Basically a media server provides media discovery and media transportation to a media render which converts a binary audio file to analog audio. The following diagram depicts the UpnP / DLNA architecture and protocol suite


 


 


 


 


 


 


 


 

Media Server:

In this example we will transport Jennifer Warnes First We take Manhattan from the media server to the media render. The file is in 96/24 PCM uncompressed format and approximately 133 mega bytes in length. For simplicity we will ignore the upper level protocols and concentrate on Ethernet, IP and TCP.

The media server uses the TCP process to divide the file into TCP packets. The TCP layer forwards the packets to the IP process which encapsulates a TCP packet into an IP packet. The IP process forwards the IP packet to the Ethernet process which encapsulate the IP packet into an Ethernet frame and transmit the frame on an Ethernet cable.

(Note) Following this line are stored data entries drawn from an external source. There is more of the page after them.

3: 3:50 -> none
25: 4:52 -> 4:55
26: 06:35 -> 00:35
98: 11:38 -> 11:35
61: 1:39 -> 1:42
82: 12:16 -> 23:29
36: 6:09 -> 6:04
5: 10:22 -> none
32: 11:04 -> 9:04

It is common to limit a TCP/IP packet size so that it fits in one Ethernet frame. Doing this will require more than 91,000 frames to transmit the file.

Media Render:

We will now examine the render's processing in a little more detail. The renderer contains a CPU, system memory (RAM) and a system bus. It will also contain a CPU clock which is used to synchronize operations (executing CPU instructions, moving data to and from memory, moving data onto a system bus).

Each process element (TCP, IP and Ethernet) have a designated space in system memory to perform their work. When data is transferred from one processing element to another the data will be copied/moved from one location in system memory to another location. We will refer to this movement of data between the process elements as streaming.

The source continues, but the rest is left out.